I saw in 1/6 what could today be accomplished by advancements in the efficacy of the science-driven lying of the propaganda industry. The leading founder in America spent years publicly calling it 'propaganda' until he thought it was better to label it 'Public Relations'.
His moral justification for manipulative lying is still the core of any publicly announced industry variation. He was lying to people for the people's own good, since common people don't know what's good enough for them well enough. That is Plato's morality for his philosopher-kings, the rulers of his Republic.
Ayn Rand's take on the leaders of capitalist societies is one of today's most influential and well defended variations. The leaders are her 'makers'. One of her common terms for Plato's philosopher-kings. If you logically plug in 'self-earned wealth' -- however you will define that -- into Plato's concept of morality, then you have Ayn Rand's reasoning for her version of the ideology. Her 'takers' are the citizens. In that way especially, Rand was intellectually honest in how she used metaphors.
To me, that spin on 'citizenship' is decisive.
It's easy to see those ideologies as treating adults like they were children who are not yet responsible enough to decide when they must go to bed in order to next day get off in time to start their school class by deadline -- and according to a clock owned by someone besides them.
I do not count that manner of treating citizens as in line with how an authentic representative of the citizens would treat the citizens of any democracy in terms of their being to him or her responsible, self-governing adults.
I count 1/6 as one of Edward Bernay's core motivational visions come true -- how to use propaganda as a tool for philosopher-kings to control the citizens for a facade democracy in order that the wisdom of the kings will cause the citizens to flourish. Only on 1/6, it was the king who flourished, not the citizens.
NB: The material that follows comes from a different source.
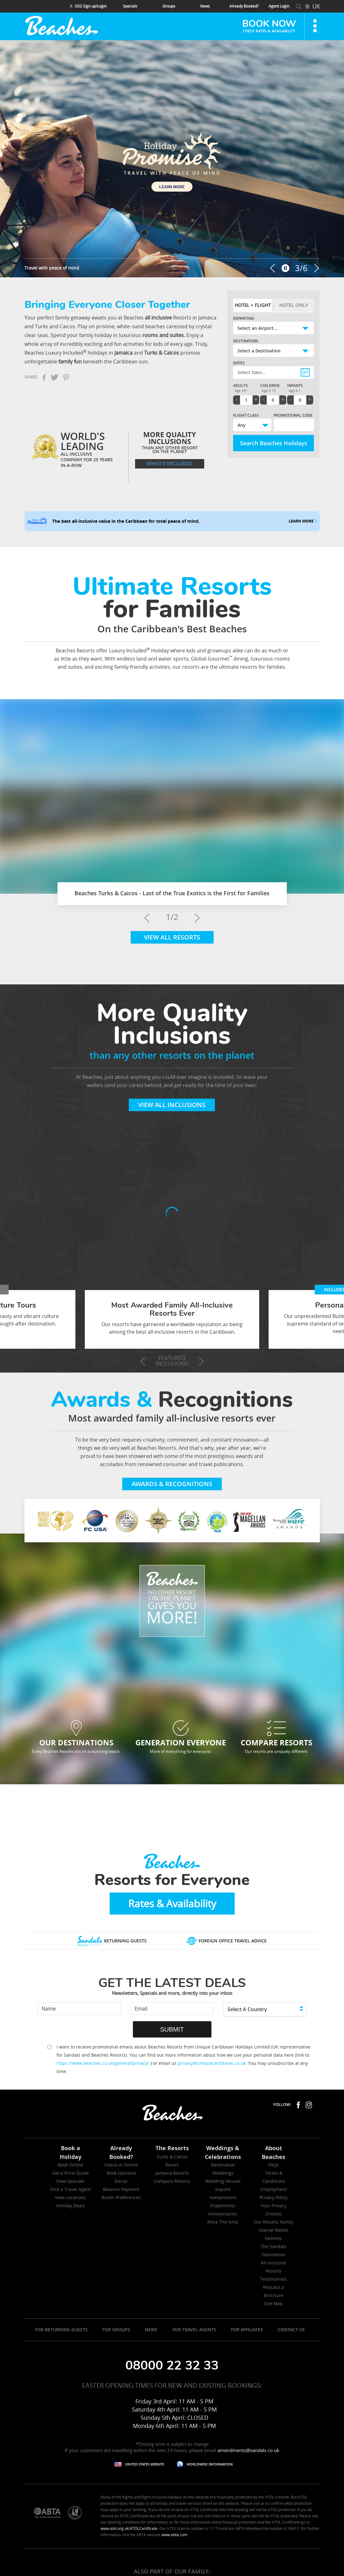 The image size is (344, 2576). Describe the element at coordinates (174, 2534) in the screenshot. I see `www.abta.com` at that location.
To me, that's almost the definition of 'personally concerning'. That's when I do whatever I am able to do about it, if I haven't done that sooner, and even if no one is watching or listening. Jesus spoke of casting grain, thinking some seeds might sprout. Mohamed spoke of working on to plant trees even as the Apocalypse is arriving. Same attitude in Zen. Basic bushio, the way of the warrior. Must be some kind of instinctual response coded into our DNA.
The attitude I'm in has come on me in a way recognizable to me as an instinctive response that seems to function to align my knowledge and thinking in order to oppose a threat along lines of realism. It's curious how emotionless it is.
It's like wading forward through the heat, dragging a hose line, to attack a fire. The alignment that comes over you then.